- **Raw data**
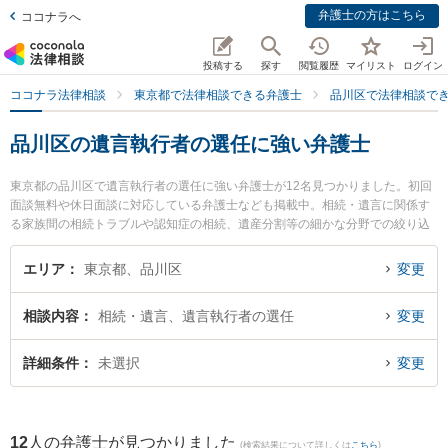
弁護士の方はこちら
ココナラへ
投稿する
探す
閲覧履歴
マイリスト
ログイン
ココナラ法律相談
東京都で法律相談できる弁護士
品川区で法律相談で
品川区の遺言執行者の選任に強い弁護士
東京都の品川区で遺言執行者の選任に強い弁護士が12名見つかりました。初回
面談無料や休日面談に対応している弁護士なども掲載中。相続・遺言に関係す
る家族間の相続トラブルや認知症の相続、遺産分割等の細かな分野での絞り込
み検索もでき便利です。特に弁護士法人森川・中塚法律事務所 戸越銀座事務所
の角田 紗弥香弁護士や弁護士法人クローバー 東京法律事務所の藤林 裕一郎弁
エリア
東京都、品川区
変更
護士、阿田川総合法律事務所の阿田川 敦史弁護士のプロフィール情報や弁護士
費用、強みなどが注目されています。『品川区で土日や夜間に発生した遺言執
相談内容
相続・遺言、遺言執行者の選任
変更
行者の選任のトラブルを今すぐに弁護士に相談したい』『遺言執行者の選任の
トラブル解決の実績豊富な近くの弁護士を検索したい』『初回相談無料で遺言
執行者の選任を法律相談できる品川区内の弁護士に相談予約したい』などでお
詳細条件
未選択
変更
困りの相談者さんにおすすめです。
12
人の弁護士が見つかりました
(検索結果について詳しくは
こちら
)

==

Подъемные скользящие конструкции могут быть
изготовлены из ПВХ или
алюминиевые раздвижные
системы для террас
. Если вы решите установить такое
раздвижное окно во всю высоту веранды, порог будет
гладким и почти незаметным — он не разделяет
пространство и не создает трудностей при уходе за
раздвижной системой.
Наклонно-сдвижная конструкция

- **What you have to do**
Within the listing above, extract exactly the lines from the line with "раздвижное окно во" to the line with "Наклонно-сдвижная конструкция", the two named lines included, and no others.

- **Answer below**
раздвижное окно во всю высоту веранды, порог будет
гладким и почти незаметным — он не разделяет
пространство и не создает трудностей при уходе за
раздвижной системой.
Наклонно-сдвижная конструкция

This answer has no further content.